DATASET EXCERPTS:

═══

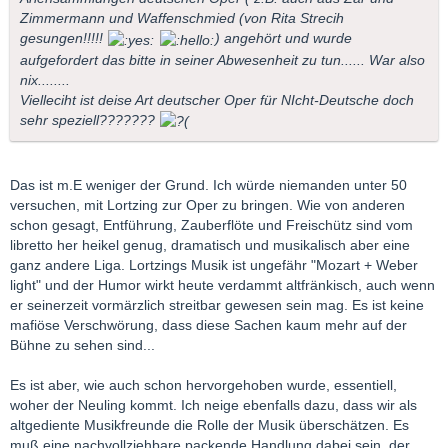
Zimmermann und Waffenschmied (von Rita Strecih
gesungen!!!!!
) angehört und wurde
aufgefordert das bitte in seiner Abwesenheit zu tun...... War also
nix........
Vielleciht ist deise Art deutscher Oper für NIcht-Deutsche doch
sehr speziell???????
Das ist m.E weniger der Grund. Ich würde niemanden unter 50
versuchen, mit Lortzing zur Oper zu bringen. Wie von anderen
schon gesagt, Entführung, Zauberflöte und Freischütz sind vom
libretto her heikel genug, dramatisch und musikalisch aber eine
ganz andere Liga. Lortzings Musik ist ungefähr "Mozart + Weber
light" und der Humor wirkt heute verdammt altfränkisch, auch wenn
er seinerzeit vormärzlich streitbar gewesen sein mag. Es ist keine
mafiöse Verschwörung, dass diese Sachen kaum mehr auf der
Bühne zu sehen sind...
Es ist aber, wie auch schon hervorgehoben wurde, essentiell,
woher der Neuling kommt. Ich neige ebenfalls dazu, dass wir als
altgediente Musikfreunde die Rolle der Musik überschätzen. Es
muß eine nachvollziehbare packende Handlung dabei sein, der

═══

THE PROBLEM:
Lines with the string "aber" in the data above: say how many there are, giving the number alone.

RESPONSE TO THIS TASK:
2